Anna Maria Bagnasco
Agente di viaggio e content creator
Anna Maria Bagnasco
Lo slancio della globalizzazione e della rivoluzione digitale, ci avevano abituati a un’apertura e a un avvicinamento che però hanno subito una battuta d’arresto negli ultimi anni. Oggi occorre rivedere il significato della parola identità, legata ai concetti di cittadinanza, alterità e inclusione.
Noi lo abbiamo fatto, cercando di focalizzarci sui trend del nostro Paese, attraverso le parole di Isabella Corvino, docente presso l’Università Sapienza di Roma e ricercatrice esperta nei processi migratori.
L’identità può essere definita come il risultato di un processo continuo di meccanismi che lavorano a livello psicologico, per restituire un’immagine coerente e propria di un gruppo sociale.
In realtà è difficile racchiudere l’essere umano in un’idea prestabilita di identità. Il contatto con l’altro ci spinge ad assimilare nuovi linguaggi, nuovi modi di percepire e di vivere in linea con una costante evoluzione, condizionata dai molteplici fattori esterni.
Cosa succede, però, quando siamo davanti a qualcuno di diverso da noi?
La prima reazione è mettersi sulla difensiva partendo dal presupposto che solo un modo di essere e di esprimere la propria identità possa essere corretto e degno di avere dei diritti.
In questo modo si pone di fatto un limite sul riconoscimento del prossimo dettato probabilmente da una radicata idea individualistica dell’uomo moderno: solo, indipendente, capace di superare ostacoli e limiti, ergendosi sugli altri.
I diversi approcci di vita individualistici si traducono in svariate identità possibili, rendendo però anche più difficile la ricerca di un’identità propria, che viene infine ricercata nel gruppo sociale e nel territorio in cui viviamo.
Alla ricerca di una propria identità e al riconoscimento dell’identità del prossimo si lega anche il tema, molto complesso e controverso, dello straniero.
Nella nostra società tendiamo a mostrare molta più diffidenza verso lo straniero e l’immigrato in difficoltà, povero e bisognoso di sostegno, mentre vediamo i nostri connazionali che espatriano all’estero per vivere e lavorare come pionieri e conquistatori.
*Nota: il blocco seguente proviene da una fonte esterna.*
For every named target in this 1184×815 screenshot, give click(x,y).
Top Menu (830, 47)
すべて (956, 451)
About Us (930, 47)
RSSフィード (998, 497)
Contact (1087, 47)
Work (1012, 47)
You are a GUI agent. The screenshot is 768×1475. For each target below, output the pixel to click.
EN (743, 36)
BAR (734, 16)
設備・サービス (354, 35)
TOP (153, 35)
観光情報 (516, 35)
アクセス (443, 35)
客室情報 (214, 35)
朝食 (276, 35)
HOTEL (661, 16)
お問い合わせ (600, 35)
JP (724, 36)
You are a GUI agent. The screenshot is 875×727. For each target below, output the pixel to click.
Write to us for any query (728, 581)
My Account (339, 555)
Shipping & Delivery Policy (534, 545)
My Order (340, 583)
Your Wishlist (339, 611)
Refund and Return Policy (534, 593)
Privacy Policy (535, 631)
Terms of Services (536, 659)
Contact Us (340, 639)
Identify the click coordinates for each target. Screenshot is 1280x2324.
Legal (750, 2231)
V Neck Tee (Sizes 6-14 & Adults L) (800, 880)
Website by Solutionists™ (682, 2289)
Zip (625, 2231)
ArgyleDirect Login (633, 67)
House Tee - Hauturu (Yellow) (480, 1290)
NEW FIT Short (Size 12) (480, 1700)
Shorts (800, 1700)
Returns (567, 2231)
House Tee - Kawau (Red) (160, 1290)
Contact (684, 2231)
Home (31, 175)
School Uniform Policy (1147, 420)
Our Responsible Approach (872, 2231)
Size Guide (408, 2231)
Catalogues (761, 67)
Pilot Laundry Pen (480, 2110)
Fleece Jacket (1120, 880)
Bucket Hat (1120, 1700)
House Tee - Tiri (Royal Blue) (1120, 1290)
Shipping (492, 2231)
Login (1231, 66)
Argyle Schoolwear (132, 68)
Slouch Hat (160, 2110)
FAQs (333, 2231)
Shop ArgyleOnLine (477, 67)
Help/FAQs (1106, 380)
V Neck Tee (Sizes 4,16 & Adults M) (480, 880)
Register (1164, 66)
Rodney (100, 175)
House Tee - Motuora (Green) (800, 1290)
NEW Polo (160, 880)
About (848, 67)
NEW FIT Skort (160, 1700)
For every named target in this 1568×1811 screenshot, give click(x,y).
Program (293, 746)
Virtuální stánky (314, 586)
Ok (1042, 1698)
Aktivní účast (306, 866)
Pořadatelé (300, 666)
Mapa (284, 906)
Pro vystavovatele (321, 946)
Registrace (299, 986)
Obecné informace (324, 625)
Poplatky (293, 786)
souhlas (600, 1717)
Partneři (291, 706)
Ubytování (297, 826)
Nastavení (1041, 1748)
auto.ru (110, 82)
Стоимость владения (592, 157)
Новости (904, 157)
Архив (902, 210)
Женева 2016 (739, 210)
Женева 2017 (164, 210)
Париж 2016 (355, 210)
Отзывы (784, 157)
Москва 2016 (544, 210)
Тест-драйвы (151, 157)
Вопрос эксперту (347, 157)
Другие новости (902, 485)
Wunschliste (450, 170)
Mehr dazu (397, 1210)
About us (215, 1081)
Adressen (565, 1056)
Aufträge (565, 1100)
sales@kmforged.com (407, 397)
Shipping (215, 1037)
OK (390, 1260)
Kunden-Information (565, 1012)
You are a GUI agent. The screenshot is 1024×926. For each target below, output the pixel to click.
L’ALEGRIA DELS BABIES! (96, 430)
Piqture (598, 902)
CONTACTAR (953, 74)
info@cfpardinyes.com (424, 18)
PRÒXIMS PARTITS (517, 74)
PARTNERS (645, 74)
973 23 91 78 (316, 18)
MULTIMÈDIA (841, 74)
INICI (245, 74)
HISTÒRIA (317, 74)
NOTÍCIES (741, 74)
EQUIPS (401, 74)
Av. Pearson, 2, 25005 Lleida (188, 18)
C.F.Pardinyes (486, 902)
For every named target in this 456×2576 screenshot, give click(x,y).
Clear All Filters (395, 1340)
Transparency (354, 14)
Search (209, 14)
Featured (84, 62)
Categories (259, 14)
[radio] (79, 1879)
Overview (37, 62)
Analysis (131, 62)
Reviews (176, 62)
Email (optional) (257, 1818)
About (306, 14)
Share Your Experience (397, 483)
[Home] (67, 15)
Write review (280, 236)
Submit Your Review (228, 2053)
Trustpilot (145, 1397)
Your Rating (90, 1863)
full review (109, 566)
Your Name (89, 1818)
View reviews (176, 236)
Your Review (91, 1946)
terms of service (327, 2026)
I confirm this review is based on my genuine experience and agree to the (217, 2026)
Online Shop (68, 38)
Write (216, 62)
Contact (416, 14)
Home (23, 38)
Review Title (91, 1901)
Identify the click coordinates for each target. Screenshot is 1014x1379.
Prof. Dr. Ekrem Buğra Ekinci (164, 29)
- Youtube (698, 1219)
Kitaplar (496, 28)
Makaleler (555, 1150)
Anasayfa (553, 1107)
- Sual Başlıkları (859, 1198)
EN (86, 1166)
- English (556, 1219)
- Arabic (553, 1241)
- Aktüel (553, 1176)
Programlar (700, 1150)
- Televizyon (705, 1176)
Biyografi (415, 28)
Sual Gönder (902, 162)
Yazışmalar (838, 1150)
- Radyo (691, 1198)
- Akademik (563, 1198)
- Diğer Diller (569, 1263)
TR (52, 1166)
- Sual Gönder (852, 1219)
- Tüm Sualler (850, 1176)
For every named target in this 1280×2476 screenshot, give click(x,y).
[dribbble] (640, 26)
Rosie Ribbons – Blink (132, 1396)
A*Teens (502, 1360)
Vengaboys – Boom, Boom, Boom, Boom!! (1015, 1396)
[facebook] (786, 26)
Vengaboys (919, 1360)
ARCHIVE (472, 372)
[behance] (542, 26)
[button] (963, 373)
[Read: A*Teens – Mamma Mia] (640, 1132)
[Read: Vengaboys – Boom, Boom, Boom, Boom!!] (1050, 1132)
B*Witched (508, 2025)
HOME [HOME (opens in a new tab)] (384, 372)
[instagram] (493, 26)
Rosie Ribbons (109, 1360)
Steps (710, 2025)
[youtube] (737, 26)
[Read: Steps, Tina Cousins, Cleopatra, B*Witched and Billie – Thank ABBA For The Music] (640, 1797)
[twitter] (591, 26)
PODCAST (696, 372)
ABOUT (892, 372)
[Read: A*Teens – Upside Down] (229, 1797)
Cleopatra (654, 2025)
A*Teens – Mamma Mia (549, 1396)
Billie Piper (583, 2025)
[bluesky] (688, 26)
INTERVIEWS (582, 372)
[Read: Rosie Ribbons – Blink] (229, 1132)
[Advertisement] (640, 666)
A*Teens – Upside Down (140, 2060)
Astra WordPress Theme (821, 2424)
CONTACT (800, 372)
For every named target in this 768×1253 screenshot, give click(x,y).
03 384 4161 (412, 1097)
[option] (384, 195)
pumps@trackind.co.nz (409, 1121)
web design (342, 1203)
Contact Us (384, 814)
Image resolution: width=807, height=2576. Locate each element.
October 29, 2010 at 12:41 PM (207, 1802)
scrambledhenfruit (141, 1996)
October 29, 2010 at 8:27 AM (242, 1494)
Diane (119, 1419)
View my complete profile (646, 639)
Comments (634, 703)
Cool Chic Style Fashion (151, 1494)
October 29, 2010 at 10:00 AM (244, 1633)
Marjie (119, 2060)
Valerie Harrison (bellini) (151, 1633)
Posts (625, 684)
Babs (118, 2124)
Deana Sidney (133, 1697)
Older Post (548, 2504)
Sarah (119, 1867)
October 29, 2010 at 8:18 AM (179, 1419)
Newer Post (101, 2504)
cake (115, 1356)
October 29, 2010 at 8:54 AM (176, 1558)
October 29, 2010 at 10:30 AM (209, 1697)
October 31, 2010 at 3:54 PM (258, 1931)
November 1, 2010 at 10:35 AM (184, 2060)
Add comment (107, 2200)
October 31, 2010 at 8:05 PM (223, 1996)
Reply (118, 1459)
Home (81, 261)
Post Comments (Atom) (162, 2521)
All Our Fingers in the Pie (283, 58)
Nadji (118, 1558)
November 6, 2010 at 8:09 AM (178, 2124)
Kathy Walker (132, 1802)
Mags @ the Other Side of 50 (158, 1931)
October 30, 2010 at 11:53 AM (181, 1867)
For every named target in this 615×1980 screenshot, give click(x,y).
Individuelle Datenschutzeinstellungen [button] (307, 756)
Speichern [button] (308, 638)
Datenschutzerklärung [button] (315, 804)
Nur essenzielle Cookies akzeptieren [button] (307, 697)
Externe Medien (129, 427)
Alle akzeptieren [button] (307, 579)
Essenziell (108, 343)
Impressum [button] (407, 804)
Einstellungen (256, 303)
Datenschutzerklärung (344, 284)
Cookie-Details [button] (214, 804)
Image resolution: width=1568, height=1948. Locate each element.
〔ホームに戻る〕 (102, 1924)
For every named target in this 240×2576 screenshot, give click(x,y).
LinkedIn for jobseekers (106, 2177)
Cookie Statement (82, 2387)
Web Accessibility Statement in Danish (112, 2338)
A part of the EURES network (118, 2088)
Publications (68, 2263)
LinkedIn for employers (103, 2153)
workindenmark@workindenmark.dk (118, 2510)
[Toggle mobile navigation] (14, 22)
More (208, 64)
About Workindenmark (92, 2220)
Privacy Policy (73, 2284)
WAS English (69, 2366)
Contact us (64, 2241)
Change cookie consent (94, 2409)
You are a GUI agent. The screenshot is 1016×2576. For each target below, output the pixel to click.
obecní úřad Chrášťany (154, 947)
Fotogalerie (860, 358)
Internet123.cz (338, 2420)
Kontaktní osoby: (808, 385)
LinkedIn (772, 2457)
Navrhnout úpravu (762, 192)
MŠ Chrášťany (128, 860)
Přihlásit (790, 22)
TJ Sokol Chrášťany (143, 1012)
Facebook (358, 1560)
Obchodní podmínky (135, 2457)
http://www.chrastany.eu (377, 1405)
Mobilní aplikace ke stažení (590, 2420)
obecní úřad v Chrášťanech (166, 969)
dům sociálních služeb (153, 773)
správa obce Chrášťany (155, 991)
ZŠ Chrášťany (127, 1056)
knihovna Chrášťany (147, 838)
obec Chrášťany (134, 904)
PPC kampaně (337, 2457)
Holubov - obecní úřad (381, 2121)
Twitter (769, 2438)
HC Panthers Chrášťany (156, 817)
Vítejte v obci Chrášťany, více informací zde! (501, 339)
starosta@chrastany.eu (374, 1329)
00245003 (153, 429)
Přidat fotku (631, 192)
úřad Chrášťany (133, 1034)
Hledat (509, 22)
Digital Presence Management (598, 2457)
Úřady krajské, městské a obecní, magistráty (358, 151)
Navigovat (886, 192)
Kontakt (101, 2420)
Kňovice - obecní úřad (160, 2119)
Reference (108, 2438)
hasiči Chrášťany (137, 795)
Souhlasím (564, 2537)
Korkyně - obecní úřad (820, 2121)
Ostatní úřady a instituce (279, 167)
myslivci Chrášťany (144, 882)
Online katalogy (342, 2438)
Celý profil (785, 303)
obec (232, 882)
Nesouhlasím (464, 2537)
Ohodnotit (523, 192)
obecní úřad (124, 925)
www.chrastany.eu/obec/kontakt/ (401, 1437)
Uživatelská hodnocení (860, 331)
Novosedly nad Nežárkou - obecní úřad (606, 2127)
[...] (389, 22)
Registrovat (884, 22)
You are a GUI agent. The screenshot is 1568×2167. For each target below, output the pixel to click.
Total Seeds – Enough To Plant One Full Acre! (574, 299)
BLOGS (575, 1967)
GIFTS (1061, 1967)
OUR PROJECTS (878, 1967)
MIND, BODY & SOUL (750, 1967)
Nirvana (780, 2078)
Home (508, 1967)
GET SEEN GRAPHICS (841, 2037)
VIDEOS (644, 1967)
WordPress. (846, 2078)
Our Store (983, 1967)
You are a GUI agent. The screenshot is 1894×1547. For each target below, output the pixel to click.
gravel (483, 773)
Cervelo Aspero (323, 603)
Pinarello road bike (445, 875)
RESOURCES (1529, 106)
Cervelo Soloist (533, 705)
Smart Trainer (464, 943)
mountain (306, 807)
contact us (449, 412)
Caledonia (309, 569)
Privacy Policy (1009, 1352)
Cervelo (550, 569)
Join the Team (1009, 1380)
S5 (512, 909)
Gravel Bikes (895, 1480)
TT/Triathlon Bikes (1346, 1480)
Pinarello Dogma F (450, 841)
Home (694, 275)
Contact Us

Questo criterio è probabilmente mosso dalla politica stessa degli Stati che rispettano la volontà di emigrare, ma, allo stesso tempo, sono restrittivi sull’immigrazione entro i propri confini, arrivando anche a innescare nella popolazione locale un senso di violazione e di illegalità.
Senza il riconoscimento dello status di cittadino, l’individuo inserito in una determinata comunità sociale e territoriale resta uno “straniero” che partecipa attivamente alla vita sociale, osserva i suoi doveri, ma non gode di tutti i diritti, come ad esempio votare, essere eletto, uscire e rientrare nel paese liberamente.
L’appartenenza a un determinato territorio o comunità si identifica spesso con il concetto di cittadinanza, termine che specifica la connessione tra un individuo e lo Stato e, a livello giuridico, coincide con la totalità dei diritti civili, sociali e politici.
In realtà, pur essendo nata per abbattere le disuguaglianze tra cittadini nativi e stranieri, la cittadinanza segna delle differenze in termini di potere, legittimazione e ridistribuzione delle risorse.
L’assegnazione della cittadinanza avviene, infatti, secondo due criteri principali: la discendenza di sangue, ad esempio in Italia, o la nascita entro i confini dello Stato.
Ma questo sistema legislativo ammette una condotta pregiudizievole per cui chi non rientra in determinate categorie non possa appartenere alla collettività con cui vive e interagisce.
La difesa dei propri diritti prevede davvero l’eliminazione della diversità e il rifiuto di un’identità considerata estranea? Dobbiamo pensare alla mancanza di eterogeneità come un impoverimento culturale?
Superare l’alterità è possibile, ma bisogna prima di tutto abbandonare a livello umano queste percezioni negative e cercare di trovare un motivo di appartenenza che sia diverso dal riconoscimento dell’identità.
Per articolare processi sani di inclusione è necessario iniziare a parlare di integrazione come di una spinta attiva di fiducia, solidarietà e accoglienza.
Anche il significato di differenza deve essere rielaborato, perché non sia basato sulla disuguaglianza, bensì sia incentrato sul culto delle proprie particolarità e caratteristiche come visione di un’unicità speciale e proficua.
Il passo successivo è poi quello di favorire politiche di inclusione che semplifichino l’ingresso nel paese e nel mercato del lavoro e non permettano una svalutazione dello straniero come persona senza capacità e potenzialità, adatta solo a certi tipi di occupazioni ed etichettata solo dal possesso o meno della cittadinanza.